Pierce was a catalyst for change in others, even on a remarkable scope and scale, yet he resented and resisted any attempt by others to make even the smallest change in his personal or professional life.
He was driven to meet the needs of a world, especially children, in pain and despair, hunger and homelessness. In fact, he said at various times that he actually felt the pain of others to such a degree that he could do nothing other than work tirelessly to meet those needs and relieve their pain.
However, Pierce’s resonance with the needs of the masses insulated him from the need and pain of those closest to him, especially his wife and three daughters.
At the core of these contradictions was Pierce’s emotionally impulsivity.

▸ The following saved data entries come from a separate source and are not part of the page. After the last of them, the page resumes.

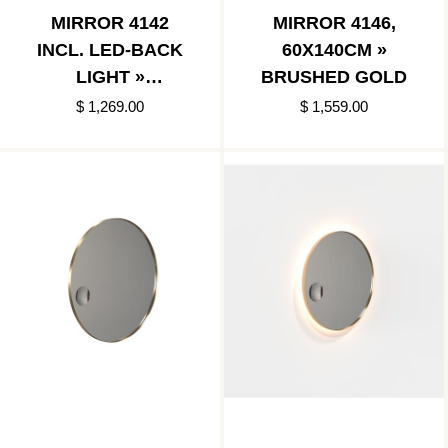
MIRROR 4142
MIRROR 4146,
INCL. LED-BACK
60X140CM »
LIGHT »
BRUSHED GOLD
BRUSHED GOLD
$ 1,269.00
$ 1,559.00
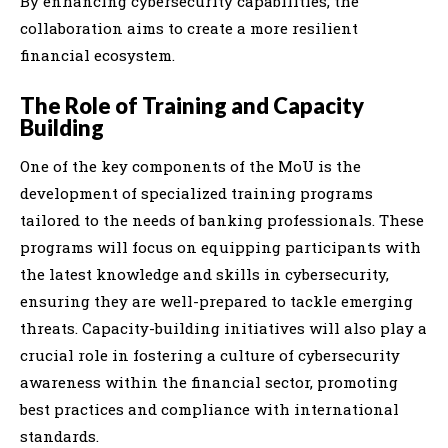
By enhancing cybersecurity capabilities, the
collaboration aims to create a more resilient
financial ecosystem.
The Role of Training and Capacity
Building
One of the key components of the MoU is the
development of specialized training programs
tailored to the needs of banking professionals. These
programs will focus on equipping participants with
the latest knowledge and skills in cybersecurity,
ensuring they are well-prepared to tackle emerging
threats. Capacity-building initiatives will also play a
crucial role in fostering a culture of cybersecurity
awareness within the financial sector, promoting
best practices and compliance with international
standards.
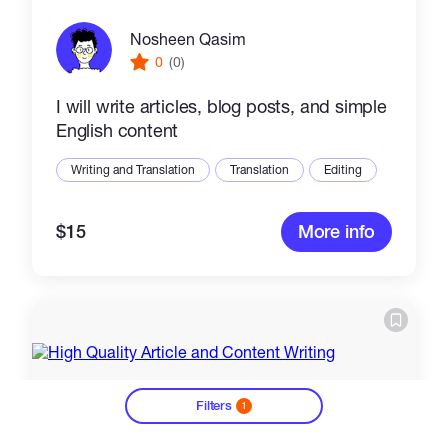
Nosheen Qasim
0
(0)
I will write articles, blog posts, and simple
English content
Writing and Translation
Translation
Editing
$15
More info
Filters
1
?
The Amobite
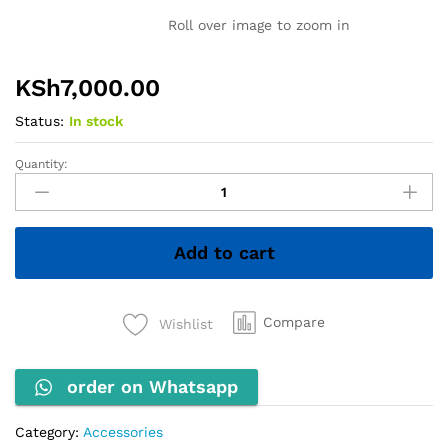
Roll over image to zoom in
KSh
7,000.00
Status:
In stock
Quantity:
INNOVIA
Comb
Binding
Machine
Add to cart
quantity
Compare
Wishlist
order on Whatsapp
Category:
Accessories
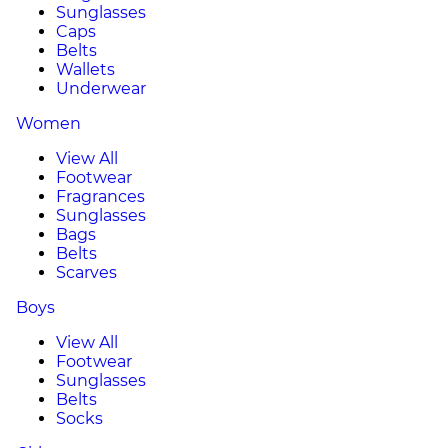
Sunglasses
Caps
Belts
Wallets
Underwear
Women
View All
Footwear
Fragrances
Sunglasses
Bags
Belts
Scarves
Boys
View All
Footwear
Sunglasses
Belts
Socks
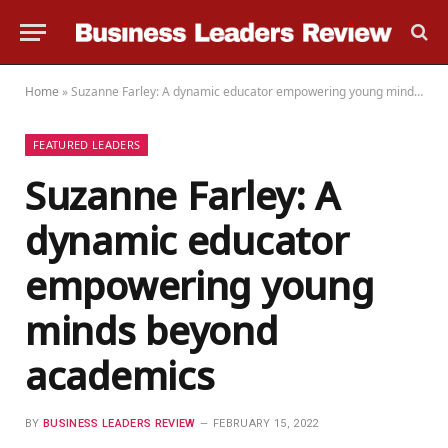
Home
»
Suzanne Farley: A dynamic educator empowering young minds beyond academics
FEATURED LEADERS
Suzanne Farley: A
dynamic educator
empowering young
minds beyond
academics
BY
BUSINESS LEADERS REVIEW
FEBRUARY 15, 2022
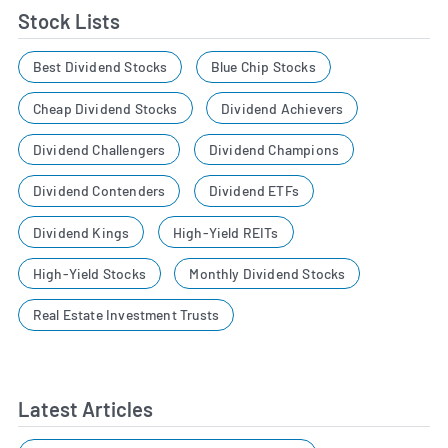
Stock Lists
Best Dividend Stocks
Blue Chip Stocks
Cheap Dividend Stocks
Dividend Achievers
Dividend Challengers
Dividend Champions
Dividend Contenders
Dividend ETFs
Dividend Kings
High-Yield REITs
High-Yield Stocks
Monthly Dividend Stocks
Real Estate Investment Trusts
Latest Articles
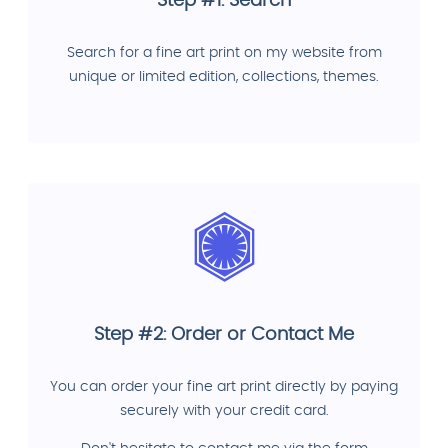
Step #1: Search
Search for a fine art print on my website from
unique or limited edition, collections, themes.
Step #2: Order or Contact Me
You can order your fine art print directly by paying
securely with your credit card.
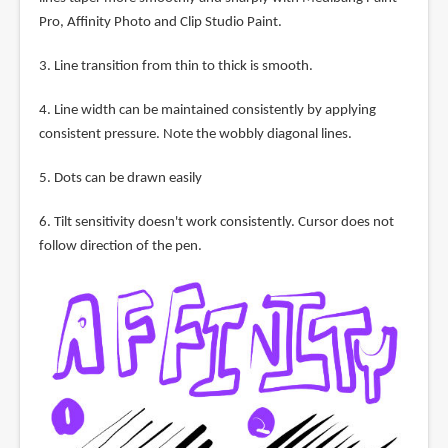
Pro, Affinity Photo and Clip Studio Paint.
3. Line transition from thin to thick is smooth.
4. Line width can be maintained consistently by applying
consistent pressure. Note the wobbly diagonal lines.
5. Dots can be drawn easily
6. Tilt sensitivity doesn't work consistently. Cursor does not
follow direction of the pen.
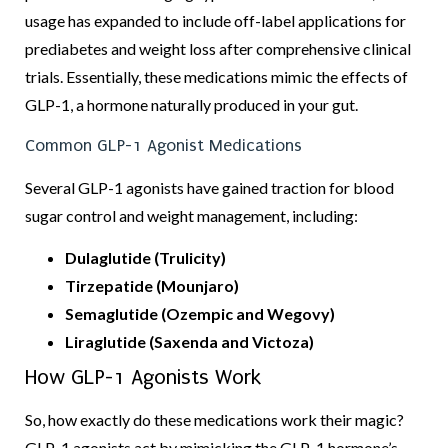
usage has expanded to include off-label applications for
prediabetes and weight loss after comprehensive clinical
trials. Essentially, these medications mimic the effects of
GLP-1, a hormone naturally produced in your gut.
Common GLP-1 Agonist Medications
Several GLP-1 agonists have gained traction for blood
sugar control and weight management, including:
Dulaglutide (Trulicity)
Tirzepatide (Mounjaro)
Semaglutide (Ozempic and Wegovy)
Liraglutide (Saxenda and Victoza)
How GLP-1 Agonists Work
So, how exactly do these medications work their magic?
GLP-1 agonists act by mimicking the GLP-1 hormone’s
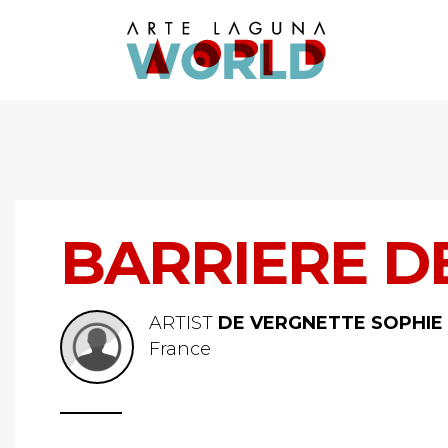
BARRIERE D
ARTIST
DE VERGNETTE SOPHIE
France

As his daughter observed,
“It was a paradox to see the same man who gave so lovingly explode over the most unexpected things.”
Pierce seemed helpless to understand himself, and he let no one into this life close enough to increase his self-awareness. He was a stranger in his own emotional landscape. Consequently, he lived most of his adult life as an angry, frustrated man, who habitually lashed out at others, but didn’t know why.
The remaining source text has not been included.